Environmental Must-Reads – March 12, 2014

E

Denton homeowners sue energy company over fracking sites

A battle that has been brewing for months between an energy company and upset residents of one Denton neighborhood has spilled over into the courts.

More than two dozen families living in and around Meadows at Hickory Creek just south of Denton recently filed a joint lawsuit against EagleRidge Energy.

Fracking in Public Forests Leaves Long Trail of Damages, Struggling State Regulators

Last Wednesday, the Washington D.C. city council passed a resolution opposing fracking in the George Washington National Forest, making the nation’s capitol the third major U.S. city, after Los Angeles and Dallas, to decry the hazards of shale drilling in recent days.

The D.C. council’s resolution called on the U.S. Forest Service to prohibit horizontal hydraulic fracturing in the forest’s headwaters of the Potomac River, the sole source of water for the nation’s capital, citing the risks of pollution and the costs of monitoring for contamination.

Judge Says Broomfield’s Anti-Fracking Ballot Measure is Valid

A Colorado District Court judge ruled last week that a five year ban on hydraulic fracturing that citizens of Broomfield approved on the city’s November, 2013 local ballot is valid and can go into effect.

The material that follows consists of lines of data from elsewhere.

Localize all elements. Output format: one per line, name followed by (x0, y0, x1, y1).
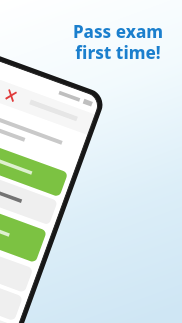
staticText: Pass exam first time! (62, 20, 174, 64)
button[interactable]: Pass exam first time! (62, 20, 174, 64)
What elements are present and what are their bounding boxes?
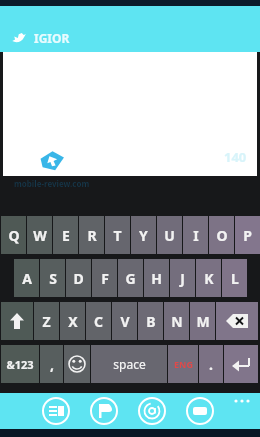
- button[interactable]: V: [112, 302, 137, 340]
- staticText: H: [151, 269, 162, 288]
- staticText: I: [193, 226, 199, 245]
- button[interactable]: ,: [40, 345, 63, 383]
- staticText: Q: [8, 226, 20, 245]
- staticText: ,: [50, 355, 54, 374]
- staticText: G: [125, 269, 136, 288]
- button[interactable]: Q: [1, 216, 26, 254]
- button[interactable]: I: [183, 216, 208, 254]
- staticText: M: [196, 312, 210, 331]
- button[interactable]: B: [138, 302, 163, 340]
- button[interactable]: 140: [3, 52, 257, 176]
- button[interactable]: D: [66, 259, 91, 297]
- button[interactable]: space: [91, 345, 167, 383]
- button[interactable]: F: [92, 259, 117, 297]
- button[interactable]: Backspace: [216, 302, 258, 340]
- button[interactable]: Enter: [224, 345, 258, 383]
- button[interactable]: .: [199, 345, 223, 383]
- staticText: X: [68, 312, 78, 331]
- button[interactable]: Mentions: [137, 396, 167, 426]
- button[interactable]: Y: [131, 216, 156, 254]
- staticText: ENG: [174, 358, 193, 370]
- button[interactable]: M: [190, 302, 215, 340]
- staticText: Z: [42, 312, 51, 331]
- button[interactable]: Profile: [89, 396, 119, 426]
- button[interactable]: P: [235, 216, 260, 254]
- staticText: V: [120, 312, 130, 331]
- button[interactable]: Emoji: [64, 345, 90, 383]
- staticText: 140: [224, 148, 247, 166]
- staticText: K: [204, 269, 214, 288]
- staticText: P: [243, 226, 252, 245]
- button[interactable]: T: [105, 216, 130, 254]
- button[interactable]: J: [170, 259, 195, 297]
- staticText: N: [171, 312, 183, 331]
- button[interactable]: Messages: [185, 396, 215, 426]
- staticText: .: [209, 355, 213, 374]
- staticText: B: [146, 312, 156, 331]
- button[interactable]: More options: [230, 395, 254, 407]
- staticText: R: [87, 226, 97, 245]
- button[interactable]: X: [60, 302, 85, 340]
- staticText: E: [62, 226, 70, 245]
- button[interactable]: R: [79, 216, 104, 254]
- staticText: IGIOR: [34, 30, 70, 46]
- button[interactable]: L: [222, 259, 247, 297]
- staticText: C: [94, 312, 103, 331]
- staticText: U: [164, 226, 175, 245]
- button[interactable]: Z: [34, 302, 59, 340]
- button[interactable]: Timeline: [41, 396, 71, 426]
- button[interactable]: H: [144, 259, 169, 297]
- button[interactable]: N: [164, 302, 189, 340]
- staticText: F: [101, 269, 109, 288]
- button[interactable]: ENG: [168, 345, 198, 383]
- button[interactable]: S: [40, 259, 65, 297]
- staticText: T: [113, 226, 122, 245]
- staticText: S: [49, 269, 57, 288]
- staticText: space: [113, 356, 146, 372]
- staticText: D: [73, 269, 84, 288]
- staticText: &123: [6, 357, 34, 372]
- staticText: Y: [139, 226, 148, 245]
- button[interactable]: &123: [1, 345, 39, 383]
- button[interactable]: O: [209, 216, 234, 254]
- button[interactable]: G: [118, 259, 143, 297]
- button[interactable]: A: [14, 259, 39, 297]
- staticText: mobile-review.com: [14, 178, 90, 189]
- staticText: J: [180, 269, 185, 288]
- button[interactable]: C: [86, 302, 111, 340]
- button[interactable]: U: [157, 216, 182, 254]
- button[interactable]: K: [196, 259, 221, 297]
- staticText: W: [33, 226, 47, 245]
- button[interactable]: Shift: [1, 302, 33, 340]
- staticText: A: [22, 269, 32, 288]
- staticText: L: [231, 269, 239, 288]
- button[interactable]: W: [27, 216, 52, 254]
- staticText: O: [216, 226, 228, 245]
- button[interactable]: E: [53, 216, 78, 254]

Broomfield is one of five Colorado cities that have brought local ballot initiatives to regulate fracking activity within their borders. The others are Lafayette, Boulder, Longmont and Fort Collins.

Anti-fracking activist barred from 40 percent of Pennsylvania county

A court injunction obtained by Texas-based Cabot Oil & Gas is preventing Pennsylvania resident Vera Scroggins from going to her local grocery store, her friends’ homes, schools, or even the hospital.

That’s because those properties sit atop the more than 200,000 acres in Susquehanna County that the energy producer owns and leases for gas extraction – land on which Scroggins, a determined anti-fracking activist, is not allowed to tread.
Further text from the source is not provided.